When filing a decedent’s tax return, the key is to ensure you have all the correct and relevant information at hand. That means receipts, bank statements, and documentation of any deduction of credits they may have been eligible for before they died.
That’s where a Family Operating System® like Trustworthy can streamline the filing process.
By uploading digital copies of essential documents to your Trustworthy account, you can collaborate and securely share that documentation with all relevant parties, including your accountant, financial planner, or court-appointed executor.
This ensures you always have the correct documents available to submit the right tax information and initiate the refund process.
Who Pays Taxes Owed by Someone Who's Passed Away?

Taxes that a deceased person still owes are typically paid using the assets of their estate. If the estate doesn’t have enough funds to cover those taxes, the executor or personal representative is generally not held personally responsible for the remaining balance.
That’s good news if you’re the executor of the estate but not terribly promising if you’re a beneficiary hoping for a refund.
Here’s how it works in practice: If you’re the executor of an estate, you need to submit payment alongside the decedent’s tax return.
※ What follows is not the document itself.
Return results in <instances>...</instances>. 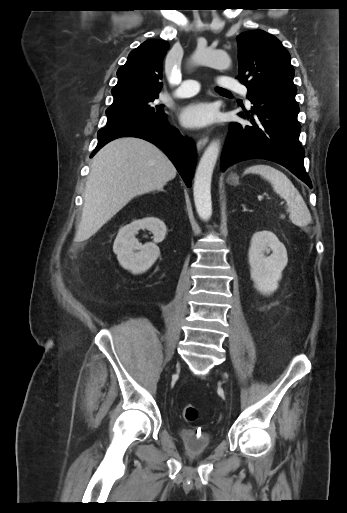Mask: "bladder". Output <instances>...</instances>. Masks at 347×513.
Here are the masks:
<instances>
[{"mask_svg": "<svg viewBox=\"0 0 347 513\" xmlns=\"http://www.w3.org/2000/svg\"><path fill=\"white\" fill-rule=\"evenodd\" d=\"M180 436L184 450L193 455L208 453L214 445L211 435L205 431H198L194 428H182Z\"/></svg>", "mask_w": 347, "mask_h": 513, "instance_id": "1", "label": "bladder"}]
</instances>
You can also arrange one of several other payment options.
If the decedent’s estate doesn’t have enough assets to cover their tax bill, the IRS will credit the decedent’s account with any outstanding refunds. Once this amount is removed, the executor needs to liquidate the assets in the decedent’s estate and pay as much as possible to the IRS.
The IRS always gets priority over other creditors when settling the deceased person’s debts.
The only situation in which a personal representative might end up responsible for paying the difference between tax owed and the assets in an estate is if they’ve distributed assets to beneficiaries knowing there was an unpaid tax liability.
Who Gets the Tax Refund of a Deceased Person?

Once the IRS has received any debts owed, a refund on behalf of the decedent can finally be issued.
A deceased person’s tax refund is treated as part of their estate. If a will exists, the refund is distributed according to the terms laid out in that document. In the absence of a will, state intestacy laws determine how the refund and other assets are divided among the heirs.
That means if you’ve named beneficiaries in your will, the will’s executor can distribute your tax refund to those beneficiaries after the IRS has paid it into your estate. Typically, this is your surviving spouse, children or grandchildren.
If you haven’t left a will, the executor appointed by a state probate court will typically try to find and contact your closest living relative to distribute the refund. Each state has a slightly different process to identify and distribute the contents of an estate if you die intestate (without a will).
Frequently Asked Questions
How Do I Claim Tax Back for a Deceased Person?
To claim the tax refund of someone who’s died, you must submit IRS Form 1310 alongside their annual tax return.
Do Executors Have to File a Tax Return?
Yes. If a decedent filed their taxes as an individual, the executor of their estate is responsible for filing the return on their behalf.
When Does the IRS Submit the Refund Of Someone Who’s Died?
After the IRS has received Form 1310 and outstanding tax liabilities have been settled, any remaining refund will be paid into the decedent’s estate.